The team behind the high-tech electronic “e-skin” said it had the strength, stretchability and sensitivity of human skin but could be used to collect important biological data in real time to monitor a person’s health.
Researcher Yichen Cai said: “The ideal e-skin will mimic the many natural functions of human skin, such as sensing temperature and touch, accurately and in real time.
“However, making suitably flexible electronics that can perform such delicate tasks while also enduring the bumps and scrapes of everyday life is challenging, and each material involved must be carefully engineered.”
Most e-skins are made by layering an active nanomaterial over a stretchy surface that attaches to human skin but until now results have been patchy.
The connection between these layers is often either too weak, which reduces the durability and sensitivity of the material, or too strong, causing limited flexibility and making it more likely to crack and break the circuit.
Prof Cai said: “The landscape of skin electronics keeps shifting at a spectacular pace.
“The emergence of 2D sensors has accelerated efforts to integrate these atomically thin, mechanically strong materials into functional, durable artificial skins.”
The team led by Prof Cai and colleague Jie Shen at Saudi Arabia’s King Abdullah University of Science and Technology believed has now created a durable e-skin using a hydrogel reinforced with silica nanoparticles and a 2D titanium carbide as the sensing layer, bound together with highly conductive nanowires.
Prof Shen said: “Hydrogels are more than 70 percent water, making them very compatible with human skin tissues.”

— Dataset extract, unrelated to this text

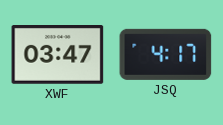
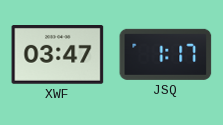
JSQ: 4:17 -> 1:17
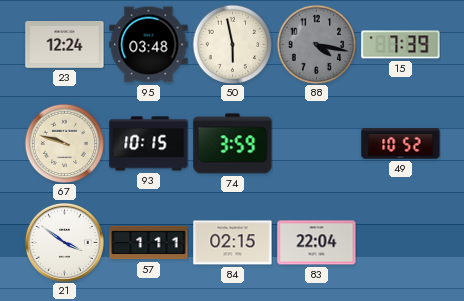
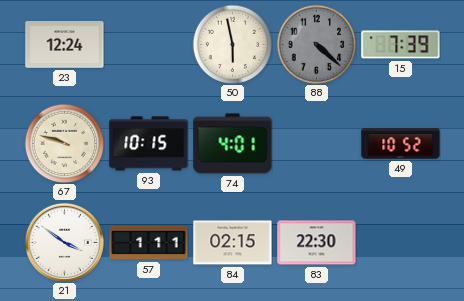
95: 03:48 -> none
88: 4:17 -> 4:22
74: 3:59 -> 4:01
83: 22:04 -> 22:30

By pre-stretching the hydrogel in all directions, applying a layer of nanowires, and then carefully controlling its release, the researchers created conductive pathways to the sensor layer that remained intact even when the material was stretched to 28 times its original size.
Their prototype e-skin could sense objects from eight inches away, respond to stimuli in less than one tenth of a second, and when used as a pressure sensor, could distinguish handwriting written upon it.

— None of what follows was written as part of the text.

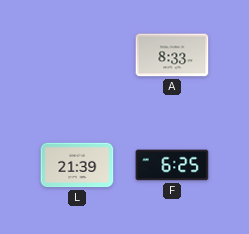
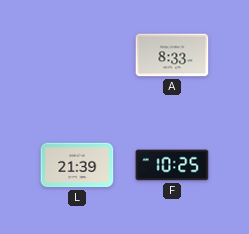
F: 6:25 -> 10:25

It continued to work well after 5,000 deformations, recovering in about a quarter of a second each time.
Prof Shen said: “It is a striking achievement for an e-skin to maintain toughness after repeated use which mimics the elasticity and rapid recovery of human skin.”

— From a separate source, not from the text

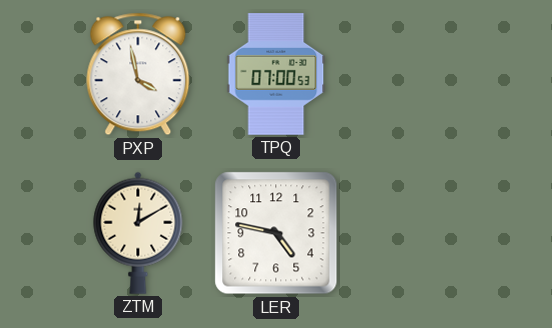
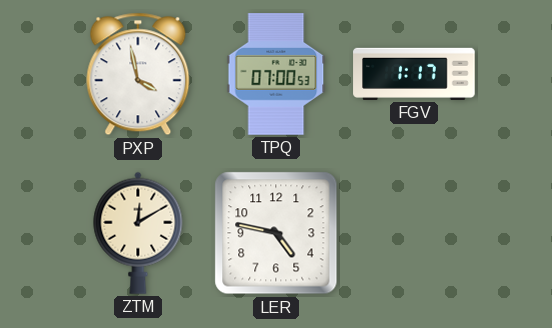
FGV: none -> 1:17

Such e-skins could monitor a range of biological information, such as changes in blood pressure, which can be detected from vibrations in the arteries to movements of large limbs and joints. This data can then be shared and stored on the cloud via wifi.
Prof Cai said: “We envisage a future for this technology beyond biology.
“Stretchable sensor tape could one day monitor the structural health of inanimate objects, such as furniture and aircraft.”